Los totalitarismos anticiparon y fueron producto, al mismo tiempo, de la sociedad global. Del igualitarismo al que
tanto temió Alexis de Tocqueville y del industrialismo que abrió los horizontes para inimaginables conquistas
materiales. Y si bien la realidad y el concepto nacen unidos de la mano por Benito Mussolini, fueron
conceptualizados avant la lettre por el pensamiento libertario, aterrado ante la alborada de la barbarie, por
Nietzsche, por Donoso Cortés, por Kierkegaard, por Schopenhauer.
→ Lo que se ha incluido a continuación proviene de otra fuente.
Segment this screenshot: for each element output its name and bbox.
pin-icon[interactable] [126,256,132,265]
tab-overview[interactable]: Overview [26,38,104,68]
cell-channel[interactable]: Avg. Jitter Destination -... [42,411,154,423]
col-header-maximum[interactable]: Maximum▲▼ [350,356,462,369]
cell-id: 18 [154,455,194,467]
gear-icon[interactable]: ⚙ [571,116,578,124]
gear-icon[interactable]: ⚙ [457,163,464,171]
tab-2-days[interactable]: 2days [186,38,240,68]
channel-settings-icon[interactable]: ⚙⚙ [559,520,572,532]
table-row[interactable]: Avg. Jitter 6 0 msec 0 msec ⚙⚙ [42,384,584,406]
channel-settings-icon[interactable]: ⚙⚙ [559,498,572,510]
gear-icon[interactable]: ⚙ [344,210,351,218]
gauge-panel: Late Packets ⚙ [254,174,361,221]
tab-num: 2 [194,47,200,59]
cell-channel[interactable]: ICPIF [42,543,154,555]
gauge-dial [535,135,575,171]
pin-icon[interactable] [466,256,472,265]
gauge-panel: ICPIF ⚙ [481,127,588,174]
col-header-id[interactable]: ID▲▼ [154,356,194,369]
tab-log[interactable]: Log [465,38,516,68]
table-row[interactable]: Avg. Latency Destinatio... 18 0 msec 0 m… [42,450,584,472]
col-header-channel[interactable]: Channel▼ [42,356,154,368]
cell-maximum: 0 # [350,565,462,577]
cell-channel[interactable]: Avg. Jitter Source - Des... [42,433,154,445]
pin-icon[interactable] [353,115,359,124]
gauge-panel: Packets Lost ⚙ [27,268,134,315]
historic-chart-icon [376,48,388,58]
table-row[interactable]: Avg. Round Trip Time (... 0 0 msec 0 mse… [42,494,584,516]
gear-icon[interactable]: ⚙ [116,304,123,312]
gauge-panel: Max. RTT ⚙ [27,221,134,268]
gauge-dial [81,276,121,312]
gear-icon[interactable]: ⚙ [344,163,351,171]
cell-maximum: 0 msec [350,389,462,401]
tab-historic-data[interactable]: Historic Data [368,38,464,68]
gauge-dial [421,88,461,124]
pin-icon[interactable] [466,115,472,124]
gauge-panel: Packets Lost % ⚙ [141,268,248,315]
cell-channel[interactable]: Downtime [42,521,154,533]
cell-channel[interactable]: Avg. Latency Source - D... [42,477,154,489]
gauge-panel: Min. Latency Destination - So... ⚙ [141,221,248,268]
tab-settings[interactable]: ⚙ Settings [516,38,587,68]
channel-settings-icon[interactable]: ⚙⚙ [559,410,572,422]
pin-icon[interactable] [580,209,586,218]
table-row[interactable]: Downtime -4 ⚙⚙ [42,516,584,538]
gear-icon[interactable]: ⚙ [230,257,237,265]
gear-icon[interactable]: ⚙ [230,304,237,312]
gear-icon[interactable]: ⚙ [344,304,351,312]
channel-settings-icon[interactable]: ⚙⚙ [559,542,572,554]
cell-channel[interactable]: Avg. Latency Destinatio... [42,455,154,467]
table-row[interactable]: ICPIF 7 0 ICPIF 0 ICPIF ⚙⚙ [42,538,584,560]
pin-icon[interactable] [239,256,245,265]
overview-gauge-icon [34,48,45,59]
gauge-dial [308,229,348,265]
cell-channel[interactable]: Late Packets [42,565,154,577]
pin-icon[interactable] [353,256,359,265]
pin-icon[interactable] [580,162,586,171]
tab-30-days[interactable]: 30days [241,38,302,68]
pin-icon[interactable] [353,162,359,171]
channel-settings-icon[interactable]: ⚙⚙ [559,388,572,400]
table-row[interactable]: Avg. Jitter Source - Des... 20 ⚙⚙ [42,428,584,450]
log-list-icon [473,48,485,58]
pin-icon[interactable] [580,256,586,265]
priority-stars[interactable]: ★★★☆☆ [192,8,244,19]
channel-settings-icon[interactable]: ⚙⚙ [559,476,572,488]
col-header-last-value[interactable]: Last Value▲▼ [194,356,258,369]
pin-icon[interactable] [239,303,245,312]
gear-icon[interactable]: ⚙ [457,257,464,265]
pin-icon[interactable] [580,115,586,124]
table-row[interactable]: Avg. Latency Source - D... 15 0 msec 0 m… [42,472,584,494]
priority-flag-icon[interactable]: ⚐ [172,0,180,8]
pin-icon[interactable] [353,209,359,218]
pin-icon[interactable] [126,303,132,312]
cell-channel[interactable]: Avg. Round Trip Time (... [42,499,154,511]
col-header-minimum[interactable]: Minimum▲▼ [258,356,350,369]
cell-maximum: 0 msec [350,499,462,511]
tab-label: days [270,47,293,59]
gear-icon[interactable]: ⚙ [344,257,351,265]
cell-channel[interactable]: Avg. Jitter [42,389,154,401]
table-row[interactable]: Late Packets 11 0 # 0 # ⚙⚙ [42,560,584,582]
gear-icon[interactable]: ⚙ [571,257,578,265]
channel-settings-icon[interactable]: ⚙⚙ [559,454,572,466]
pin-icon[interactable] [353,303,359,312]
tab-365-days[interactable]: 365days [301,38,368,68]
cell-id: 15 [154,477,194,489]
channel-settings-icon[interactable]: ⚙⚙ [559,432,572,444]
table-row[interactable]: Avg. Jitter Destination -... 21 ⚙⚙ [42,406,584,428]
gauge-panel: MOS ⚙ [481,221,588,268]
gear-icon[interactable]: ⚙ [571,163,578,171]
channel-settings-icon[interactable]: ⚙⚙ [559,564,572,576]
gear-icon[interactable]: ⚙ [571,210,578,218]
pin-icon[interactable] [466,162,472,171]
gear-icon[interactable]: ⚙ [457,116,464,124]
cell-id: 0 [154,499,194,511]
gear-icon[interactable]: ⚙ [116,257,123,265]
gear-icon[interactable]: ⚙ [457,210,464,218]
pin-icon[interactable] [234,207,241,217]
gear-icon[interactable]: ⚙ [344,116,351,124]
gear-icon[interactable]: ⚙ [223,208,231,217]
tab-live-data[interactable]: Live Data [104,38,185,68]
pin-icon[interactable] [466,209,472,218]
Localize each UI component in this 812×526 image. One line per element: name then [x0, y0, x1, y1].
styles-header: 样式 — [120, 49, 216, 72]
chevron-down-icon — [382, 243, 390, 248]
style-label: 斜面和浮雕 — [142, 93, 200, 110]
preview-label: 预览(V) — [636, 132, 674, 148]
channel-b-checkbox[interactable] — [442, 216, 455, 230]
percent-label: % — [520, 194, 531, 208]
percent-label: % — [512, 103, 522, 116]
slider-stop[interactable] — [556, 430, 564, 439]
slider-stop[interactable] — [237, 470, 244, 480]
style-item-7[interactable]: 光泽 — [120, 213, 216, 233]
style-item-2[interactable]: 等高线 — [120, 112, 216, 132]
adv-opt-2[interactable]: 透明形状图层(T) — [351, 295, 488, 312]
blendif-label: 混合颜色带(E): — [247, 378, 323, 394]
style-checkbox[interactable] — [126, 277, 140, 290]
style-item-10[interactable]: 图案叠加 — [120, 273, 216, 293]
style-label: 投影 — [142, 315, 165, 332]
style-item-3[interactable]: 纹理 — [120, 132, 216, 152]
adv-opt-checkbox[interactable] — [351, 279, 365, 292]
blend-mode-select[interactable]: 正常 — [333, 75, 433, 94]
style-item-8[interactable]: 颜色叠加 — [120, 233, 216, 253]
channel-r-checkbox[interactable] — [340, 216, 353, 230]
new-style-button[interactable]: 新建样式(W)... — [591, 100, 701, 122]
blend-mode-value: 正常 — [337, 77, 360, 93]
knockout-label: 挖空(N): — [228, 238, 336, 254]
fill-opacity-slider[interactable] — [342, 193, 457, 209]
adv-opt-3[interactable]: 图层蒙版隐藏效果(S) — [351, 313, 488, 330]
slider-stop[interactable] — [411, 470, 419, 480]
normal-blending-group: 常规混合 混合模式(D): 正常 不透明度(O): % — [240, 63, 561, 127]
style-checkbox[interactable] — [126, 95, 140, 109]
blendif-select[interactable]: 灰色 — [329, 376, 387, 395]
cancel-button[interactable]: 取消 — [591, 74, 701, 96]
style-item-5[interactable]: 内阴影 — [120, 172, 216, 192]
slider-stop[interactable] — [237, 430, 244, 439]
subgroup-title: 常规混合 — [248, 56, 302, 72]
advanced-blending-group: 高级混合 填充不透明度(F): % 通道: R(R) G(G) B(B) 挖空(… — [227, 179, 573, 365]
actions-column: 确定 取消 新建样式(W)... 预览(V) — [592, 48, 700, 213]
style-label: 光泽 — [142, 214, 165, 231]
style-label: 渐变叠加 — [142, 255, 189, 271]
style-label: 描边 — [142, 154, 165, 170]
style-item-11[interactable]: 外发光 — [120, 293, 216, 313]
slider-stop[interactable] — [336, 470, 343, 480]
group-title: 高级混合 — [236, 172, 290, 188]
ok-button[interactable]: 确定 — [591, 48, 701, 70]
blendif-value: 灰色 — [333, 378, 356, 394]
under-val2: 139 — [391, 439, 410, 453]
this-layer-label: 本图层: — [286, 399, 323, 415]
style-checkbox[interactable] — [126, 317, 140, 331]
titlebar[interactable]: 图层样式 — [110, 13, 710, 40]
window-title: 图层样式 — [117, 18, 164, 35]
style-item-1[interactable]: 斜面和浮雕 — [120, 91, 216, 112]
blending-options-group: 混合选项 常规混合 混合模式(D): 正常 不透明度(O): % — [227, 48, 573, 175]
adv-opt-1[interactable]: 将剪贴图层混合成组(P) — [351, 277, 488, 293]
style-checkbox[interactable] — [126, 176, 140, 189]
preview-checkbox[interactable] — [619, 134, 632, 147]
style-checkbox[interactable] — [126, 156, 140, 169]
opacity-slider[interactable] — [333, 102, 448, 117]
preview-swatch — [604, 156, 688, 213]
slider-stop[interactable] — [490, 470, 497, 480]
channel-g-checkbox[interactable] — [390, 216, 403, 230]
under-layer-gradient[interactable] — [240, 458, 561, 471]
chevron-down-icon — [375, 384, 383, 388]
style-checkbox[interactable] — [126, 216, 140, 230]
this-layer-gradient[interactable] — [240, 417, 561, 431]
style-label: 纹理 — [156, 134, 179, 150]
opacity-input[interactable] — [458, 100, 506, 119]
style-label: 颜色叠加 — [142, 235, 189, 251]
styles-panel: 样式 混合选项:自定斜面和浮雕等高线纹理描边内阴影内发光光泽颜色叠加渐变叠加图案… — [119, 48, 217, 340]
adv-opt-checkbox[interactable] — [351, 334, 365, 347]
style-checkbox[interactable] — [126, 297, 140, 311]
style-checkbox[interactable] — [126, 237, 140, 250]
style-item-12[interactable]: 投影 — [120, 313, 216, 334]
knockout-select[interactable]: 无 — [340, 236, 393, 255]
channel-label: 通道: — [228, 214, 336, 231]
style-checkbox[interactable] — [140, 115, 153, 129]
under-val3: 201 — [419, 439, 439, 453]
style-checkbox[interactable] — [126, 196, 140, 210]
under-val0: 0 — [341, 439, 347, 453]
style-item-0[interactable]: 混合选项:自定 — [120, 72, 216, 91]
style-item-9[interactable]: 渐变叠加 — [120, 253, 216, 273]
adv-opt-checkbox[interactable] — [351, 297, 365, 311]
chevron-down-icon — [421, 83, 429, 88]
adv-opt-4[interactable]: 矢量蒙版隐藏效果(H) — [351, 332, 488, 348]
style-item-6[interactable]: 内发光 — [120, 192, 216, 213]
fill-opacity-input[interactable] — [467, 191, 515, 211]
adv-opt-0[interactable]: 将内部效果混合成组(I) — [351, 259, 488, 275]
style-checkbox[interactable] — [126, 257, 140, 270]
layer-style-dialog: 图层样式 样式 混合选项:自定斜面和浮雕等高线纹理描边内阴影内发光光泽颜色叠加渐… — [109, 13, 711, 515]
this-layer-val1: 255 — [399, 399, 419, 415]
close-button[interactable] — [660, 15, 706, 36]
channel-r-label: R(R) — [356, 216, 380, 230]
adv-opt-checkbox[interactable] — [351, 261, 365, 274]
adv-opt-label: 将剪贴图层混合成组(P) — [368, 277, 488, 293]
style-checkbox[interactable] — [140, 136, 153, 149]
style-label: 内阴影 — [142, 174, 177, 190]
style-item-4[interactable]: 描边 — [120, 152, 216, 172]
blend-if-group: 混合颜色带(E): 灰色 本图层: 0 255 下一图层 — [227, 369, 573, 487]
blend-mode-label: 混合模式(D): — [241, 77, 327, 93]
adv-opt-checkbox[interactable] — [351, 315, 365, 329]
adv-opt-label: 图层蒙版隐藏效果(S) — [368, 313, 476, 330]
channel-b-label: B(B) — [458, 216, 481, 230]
Las dictaduras nacionales ya habían
comenzado a sentirse incómodas reducidas al estricto terreno de sus fronteras y ansiaban fagocitar al vecindario.
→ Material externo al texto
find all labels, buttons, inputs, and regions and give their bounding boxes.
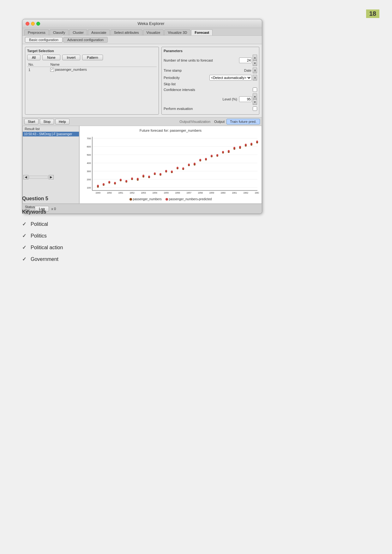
- param-level-label: Level (%): [164, 97, 239, 101]
- ts-pattern-button[interactable]: Pattern: [82, 55, 103, 60]
- svg-text:300: 300: [87, 170, 91, 173]
- svg-point-76: [188, 164, 190, 166]
- check-icon-2: ✓: [22, 233, 26, 239]
- tab-visualize-3d[interactable]: Visualize 3D: [164, 29, 190, 35]
- result-list-scroll: ◀ ▶: [23, 174, 79, 180]
- param-perform-eval-label: Perform evaluation: [164, 107, 253, 111]
- svg-point-81: [216, 154, 218, 156]
- param-timestamp: Time stamp Date ⬆: [164, 68, 257, 73]
- list-item: ✓ Political: [22, 221, 243, 227]
- date-label: Date: [244, 69, 251, 72]
- scroll-right-button[interactable]: ▶: [49, 175, 54, 179]
- param-timestamp-label: Time stamp: [164, 69, 244, 72]
- svg-point-67: [137, 178, 139, 180]
- ts-all-button[interactable]: All: [27, 55, 40, 60]
- output-label: Output: [214, 120, 225, 123]
- keyword-political: Political: [31, 221, 48, 227]
- tab-select-attributes[interactable]: Select attributes: [111, 29, 142, 35]
- spinner-up[interactable]: ▲: [253, 55, 257, 60]
- result-item[interactable]: 10:50:43 - SMOreg [-F [passenger: [23, 132, 79, 136]
- row-checkbox[interactable]: [50, 68, 54, 72]
- check-icon-4: ✓: [22, 256, 26, 262]
- svg-point-70: [154, 172, 156, 174]
- svg-point-80: [211, 155, 213, 157]
- level-spinner-down[interactable]: ▼: [253, 99, 257, 105]
- list-item: ✓ Politics: [22, 233, 243, 239]
- svg-point-75: [182, 167, 184, 169]
- weka-titlebar: Weka Explorer: [22, 19, 262, 28]
- param-skip-list: Skip list: [164, 82, 257, 86]
- close-button[interactable]: [26, 22, 29, 26]
- question-section: Question 5 Keywords ✓ Political ✓ Politi…: [22, 196, 243, 268]
- output-visualization-label: Output/Visualization: [71, 120, 212, 123]
- list-item: ✓ Government: [22, 256, 243, 262]
- minimize-button[interactable]: [31, 22, 35, 26]
- row-name-text: passenger_numbers: [55, 68, 87, 71]
- svg-text:1958: 1958: [198, 192, 203, 194]
- keyword-list: ✓ Political ✓ Politics ✓ Political actio…: [22, 221, 243, 262]
- periodicity-spinner[interactable]: ⬆: [253, 75, 257, 81]
- ts-none-button[interactable]: None: [42, 55, 60, 60]
- svg-point-73: [171, 171, 173, 172]
- svg-text:1961: 1961: [232, 192, 237, 194]
- help-button[interactable]: Help: [55, 119, 69, 124]
- weka-title: Weka Explorer: [43, 21, 259, 26]
- subtab-advanced[interactable]: Advanced configuration: [63, 37, 108, 43]
- param-level: Level (%) ▲ ▼: [164, 93, 257, 105]
- level-spinner-up[interactable]: ▲: [253, 93, 257, 99]
- maximize-button[interactable]: [36, 22, 40, 26]
- svg-text:1963: 1963: [255, 192, 259, 194]
- svg-point-88: [256, 141, 258, 142]
- weka-tabs: Preprocess Classify Cluster Associate Se…: [22, 28, 262, 36]
- col-name: Name: [49, 62, 157, 67]
- confidence-checkbox[interactable]: [253, 87, 257, 92]
- scroll-left-button[interactable]: ◀: [23, 175, 28, 179]
- table-row: 1 passenger_numbers: [27, 67, 157, 73]
- stop-button[interactable]: Stop: [40, 119, 54, 124]
- param-periodicity-value: <Detect automatically> ⬆: [209, 75, 257, 81]
- periodicity-select[interactable]: <Detect automatically>: [209, 75, 252, 81]
- svg-text:1956: 1956: [175, 192, 180, 194]
- svg-point-82: [222, 151, 224, 153]
- tab-classify[interactable]: Classify: [50, 29, 69, 35]
- svg-text:1959: 1959: [209, 192, 214, 194]
- param-forecast-units-label: Number of time units to forecast: [164, 58, 239, 62]
- param-confidence: Confidence intervals: [164, 87, 257, 92]
- perform-eval-checkbox[interactable]: [253, 106, 257, 111]
- level-input[interactable]: [239, 96, 252, 102]
- svg-text:1953: 1953: [141, 192, 146, 194]
- svg-text:400: 400: [87, 162, 91, 165]
- chart-container: 700 600 500 400 300 200 100: [82, 134, 259, 197]
- question-title: Question 5: [22, 196, 243, 202]
- svg-point-84: [233, 147, 235, 149]
- subtab-basic[interactable]: Basic configuration: [25, 37, 63, 43]
- timestamp-spinner[interactable]: ⬆: [253, 68, 257, 73]
- svg-point-64: [120, 179, 122, 181]
- keyword-political-action: Political action: [31, 245, 63, 250]
- svg-point-63: [114, 182, 116, 184]
- tab-cluster[interactable]: Cluster: [69, 29, 87, 35]
- ts-buttons: All None Invert Pattern: [27, 55, 157, 60]
- svg-text:200: 200: [87, 178, 91, 181]
- param-level-value: ▲ ▼: [239, 93, 257, 105]
- param-periodicity-label: Periodicity: [164, 76, 209, 80]
- tab-visualize[interactable]: Visualize: [143, 29, 164, 35]
- param-forecast-units-value: ▲ ▼: [239, 55, 257, 66]
- output-tab-train[interactable]: Train future pred.: [226, 119, 260, 124]
- output-tabs: Train future pred.: [226, 119, 260, 124]
- svg-point-85: [239, 146, 241, 148]
- weka-main-content: Target Selection All None Invert Pattern…: [22, 44, 262, 117]
- keyword-politics: Politics: [31, 233, 47, 239]
- row-number: 1: [27, 67, 49, 73]
- target-selection-title: Target Selection: [27, 49, 157, 53]
- svg-text:1954: 1954: [152, 192, 157, 194]
- keywords-title: Keywords: [22, 209, 243, 215]
- spinner-down[interactable]: ▼: [253, 60, 257, 66]
- tab-preprocess[interactable]: Preprocess: [24, 29, 49, 35]
- start-button[interactable]: Start: [24, 119, 39, 124]
- tab-associate[interactable]: Associate: [88, 29, 110, 35]
- check-icon-3: ✓: [22, 244, 26, 250]
- ts-invert-button[interactable]: Invert: [62, 55, 81, 60]
- tab-forecast[interactable]: Forecast: [191, 29, 213, 35]
- forecast-units-input[interactable]: [239, 57, 252, 63]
Como lo venimos sufriendo en América Latina desde la irrupción de los hermanos Castro el 1 de enero de 1959.
Mucho más en tiempos del predominio del mar en este nuevo Nomos de la Tierra, como lo describiese con su
inocultable genialidad el pensador alemán Carl Schmitt.
Quien crea que el tiempo de los totalitarismos llegó a su fin con la desaparición física de Hitler, de Stalin, de Mao
no tiene más que asistir al anhelo por establecer un Estado Islámico. Y a la inocencia con que las izquierdas
latinoamericanas juegan a la lucha de clases. Son las más recientes ensoñaciones del desvarío totalitario. Que al
parecer, llegó en Octubre de 1917 para quedarse. Si así fuera, el totalitarismo pretendido por el Estado Islámico
no será el último. Más que la tentación, comenzamos a sufrir de la añoranza totalitaria. Ese jarabe del que nosotros,
los venezolanos, llevamos 14 años disfrutando en solitario. Dios nos asista.